しかし、このお話は皆さんがよくご存知だと思いますので、今回は私が幼稚園にお勤めしてから出会った、心に残る絵本の中から、一冊ご紹介いたします。
「長いトンネルのむこうに行くよ さようなら アナグマ」
大好きだったアナグマはもういない。しかしみんなの心の中には今も生きつづけている、やさしいアナグマとその仲間の、心通うお話です。
物知りでやさしいアナグマはみんなからとても頼りにされていました。そんなだれからも慕われていたアナグマは、冬の初め年老いて死んでしまいます。
かけがえのない友を失い、野原の仲間たちは悲しんで、途方に暮れます。
しかし、春の訪れとともに、みんなはアナグマとの思い出を少しずつ語り始めていくのです。アナグマはひとりひとりに、別れた後でも、宝物となるような知恵や工夫を残してくれていたのです。

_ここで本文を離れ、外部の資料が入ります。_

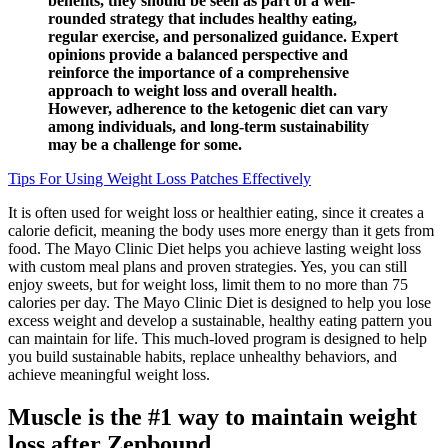
benefits, they should be seen as part of a well-
rounded strategy that includes healthy eating,
regular exercise, and personalized guidance. Expert
opinions provide a balanced perspective and
reinforce the importance of a comprehensive
approach to weight loss and overall health.
However, adherence to the ketogenic diet can vary
among individuals, and long-term sustainability
may be a challenge for some.
Tips For Using Weight Loss Patches Effectively
It is often used for weight loss or healthier eating, since it creates a
calorie deficit, meaning the body uses more energy than it gets from
food. The Mayo Clinic Diet helps you achieve lasting weight loss
with custom meal plans and proven strategies. Yes, you can still
enjoy sweets, but for weight loss, limit them to no more than 75
calories per day. The Mayo Clinic Diet is designed to help you lose
excess weight and develop a sustainable, healthy eating pattern you
can maintain for life. This much-loved program is designed to help
you build sustainable habits, replace unhealthy behaviors, and
achieve meaningful weight loss.
Muscle is the #1 way to maintain weight
loss after Zepbound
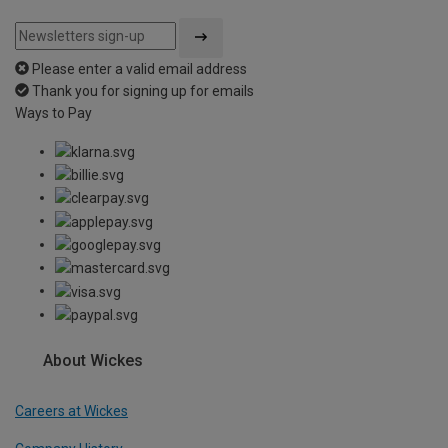
Please enter a valid email address
Thank you for signing up for emails
Ways to Pay
About Wickes
Careers at Wickes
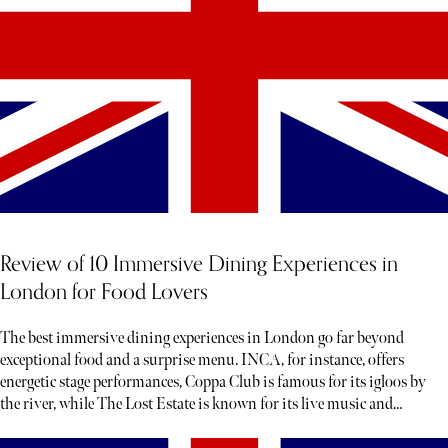
Review of 10 Immersive Dining Experiences in
London for Food Lovers
The best immersive dining experiences in London go far beyond
exceptional food and a surprise menu. INCA, for instance, offers
energetic stage performances, Coppa Club is famous for its igloos by
the river, while The Lost Estate is known for its live music and
theatre.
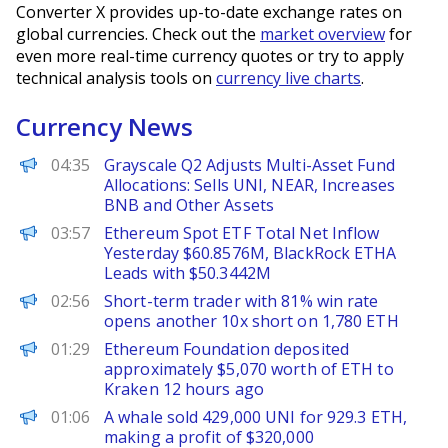
Converter X provides up-to-date exchange rates on
global currencies. Check out the
market overview
for
even more real-time currency quotes or try to apply
technical analysis tools on
currency live charts
.
Currency News
PANews
04:35
Grayscale Q2 Adjusts Multi-Asset Fund
Allocations: Sells UNI, NEAR, Increases
BNB and Other Assets
PANews
03:57
Ethereum Spot ETF Total Net Inflow
Yesterday $60.8576M, BlackRock ETHA
Leads with $50.3442M
PANews
02:56
Short-term trader with 81% win rate
opens another 10x short on 1,780 ETH
PANews
01:29
Ethereum Foundation deposited
approximately $5,070 worth of ETH to
Kraken 12 hours ago
PANews
01:06
A whale sold 429,000 UNI for 929.3 ETH,
making a profit of $320,000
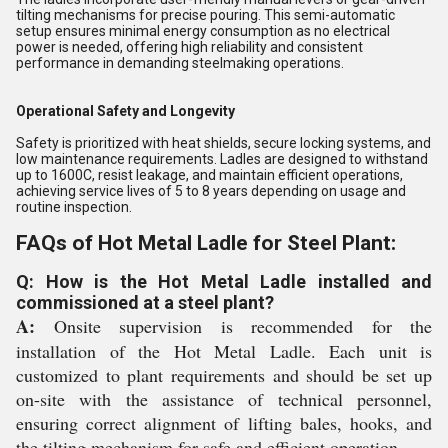
tilting mechanisms for precise pouring. This semi-automatic
setup ensures minimal energy consumption as no electrical
power is needed, offering high reliability and consistent
performance in demanding steelmaking operations.
Operational Safety and Longevity
Safety is prioritized with heat shields, secure locking systems, and
low maintenance requirements. Ladles are designed to withstand
up to 1600C, resist leakage, and maintain efficient operations,
achieving service lives of 5 to 8 years depending on usage and
routine inspection.
FAQs of Hot Metal Ladle for Steel Plant:
Q: How is the Hot Metal Ladle installed and
commissioned at a steel plant?
A:
Onsite supervision is recommended for the
installation of the Hot Metal Ladle. Each unit is
customized to plant requirements and should be set up
on-site with the assistance of technical personnel,
ensuring correct alignment of lifting bales, hooks, and
the tilting mechanism for safe and efficient operation.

アナグマが残してくれたものの豊かさで、いつしか皆の心の悲しみは消え、姿が亡くなっても、心は残るということに気付き、元気を取り戻していくのです。
「ありがとう! アナグマさん」
皆はアナグマからのわすれられないおくりものへ感謝しました。
友だちの素晴らしさ、生きるための前向きさを、静かに語る一冊です。思わず故郷の両親や、天国の祖母を思い出し涙してしまいました。子どもから大人までジーンと心にしみる絵本です。